Dès le début du conflit ukrainien, la commune de Saint-Pierre-de-Chandieu s’est mobilisée pour accueillir des réfugiés ou collecter des dons destinés à être envoyés en Ukraine. Il faut dire qu’en temps "normal”, cette ville de 4500 habitants située au sud-est de Lyon a pour habitude d'accueillir des Ukrainiens deux fois par an. Elle héberge en effet l'association Lyon-Lviv qui organise les concerts des Joyeux Petits Souliers, un ensemble chorégraphique ukrainien composé d’enfants.  

La solidarité s’est donc tout de suite mise en place avec un appel aux dons et aux familles d’accueil. Une trentaine se sont portées volontaires pour accueillir 57 réfugiés arrivés le 3 mars dernier après un périple de deux jours en bus.  

Depuis deux mois, de liens se sont tissés entre les habitants de Saint-Pierre-de-Chandieu et les 57 réfugiés ukrainiens. (V. Benais / France Télévisions)

Du court terme qui se prolonge

Deux mois plus tard, la situation s'est dégradée avec un conflit qui s’enlise. La solidarité imaginée dans l’urgence et pour le court terme est en train de se transformer. Les perspectives de paix et de retour au pays sont faibles, du moins pas dans un futur immédiat. Pour les familles d’accueil, cela signifie poursuivre l’effort de partage avec tout ce que cela implique en termes de cohabitation et de charges financières.

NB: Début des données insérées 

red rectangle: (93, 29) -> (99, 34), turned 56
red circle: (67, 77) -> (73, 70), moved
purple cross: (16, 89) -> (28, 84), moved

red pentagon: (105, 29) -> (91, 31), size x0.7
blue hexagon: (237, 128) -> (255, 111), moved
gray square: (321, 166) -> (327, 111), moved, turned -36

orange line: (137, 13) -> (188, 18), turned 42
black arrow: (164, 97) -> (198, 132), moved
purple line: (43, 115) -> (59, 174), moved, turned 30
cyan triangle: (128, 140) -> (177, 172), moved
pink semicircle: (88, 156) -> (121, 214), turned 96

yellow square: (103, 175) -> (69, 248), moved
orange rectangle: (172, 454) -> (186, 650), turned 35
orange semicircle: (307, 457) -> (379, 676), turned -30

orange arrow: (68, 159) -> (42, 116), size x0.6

La présence de personnes supplémentaires finit par impacter le budget quotidien. "Certaines familles s’essoufflent note Anne-Marie Galayda, la pésidente de l'association Lyon-Lviv, et c’est normal après deux mois. On a une liste de familles, on essaie de voir ce qui ne va pas et de trouver des solutions".  

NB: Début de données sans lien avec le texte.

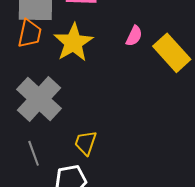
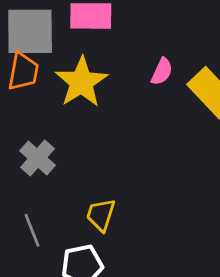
gray cross: (39, 99) -> (38, 158), size x0.6

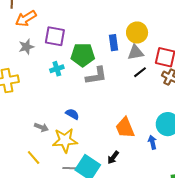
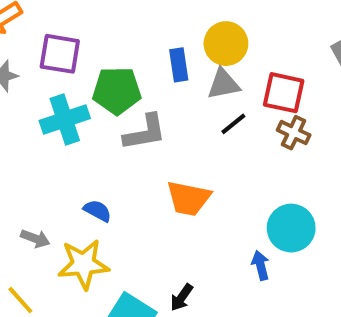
cyan cross: (57, 69) -> (65, 120), size x1.6
orange trapezoid: (125, 128) -> (188, 198), moved, turned -55

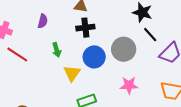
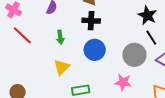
gray circle: (124, 49) -> (134, 55), moved
yellow triangle: (72, 73) -> (62, 67), moved

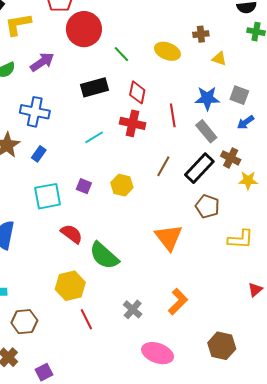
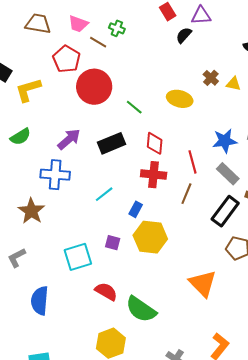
brown cross: (201, 34) -> (211, 78), turned -35
yellow triangle: (219, 59) -> (233, 84), moved
purple arrow: (42, 62) -> (69, 139), moved
cyan line: (94, 137) -> (104, 194), moved
blue rectangle: (39, 154) -> (136, 209), moved
brown line: (163, 166) -> (186, 194), moved
yellow hexagon: (122, 185) -> (150, 237), size x1.5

Fabienne Poex, maman de deux enfants et habitante de Saint-Pierre-de Chandieu, accueille depuis deux mois  Vica et Maria, deux jeunes réfugiées ukrainiennes.  (V. Benais / France Télévisions)

Un coup de pouce financier

La solution pour le moment, c’est un bon d’achat de 3700 euros répartis entre les 17 familles d’accueil. De quoi assurer près de 200 euros de course dans le supermarché local. Cela équivaut à un mois de prise en charge car on estime à 150-200€ le budget mensuel par personne accueillie. 

Il faudrait pouvoir renouveler cette aide régulièrement, mais cela s’avère compliqué pour la mairie qui a réussi à trouver de généreux donateurs pour cette fois mais difficile de réclamer cet effort tous les mois.  

La question du défraiement

Cette démarche pose la question de l’aide aux familles d’accueil qui, partout en France, se sont impliquées pour recevoir près de 15 000 Ukrainiens. Tout le monde se félicite de cette solidarité, l’Etat l’encourage mais à ce jour, aucune aide ou défraiement n’a été prévu pour ces généreux particuliers.

Ce qui n’est pas le cas dans d’autres pays, comme la Pologne qui indemnise les familles d’accueil à hauteur de 8 € par jour et par personne. En Angleterre, les habitants qui mettent à disposition gratuitement une chambre ou un logement pendant au moins six mois percevront plus de quatre-cents euros par mois. 

En France, pas de “défraiement” donc pour les familles. Si aide il y a, elle bénéficie aux réfugiés ukrainiens sous la forme d’une protection temporaire qui leur ouvre des droits : séjourner dans le pays pendant un an renouvelable, bénéficier des APL, d’une couverture santé, possibilité de travailler et pour les enfants d’aller à l’école. Une aide alimentaire auprès des Restos du cœur est également possible, et ce même si les réfugiés sont hébergés au sein d’une famille d’accueil.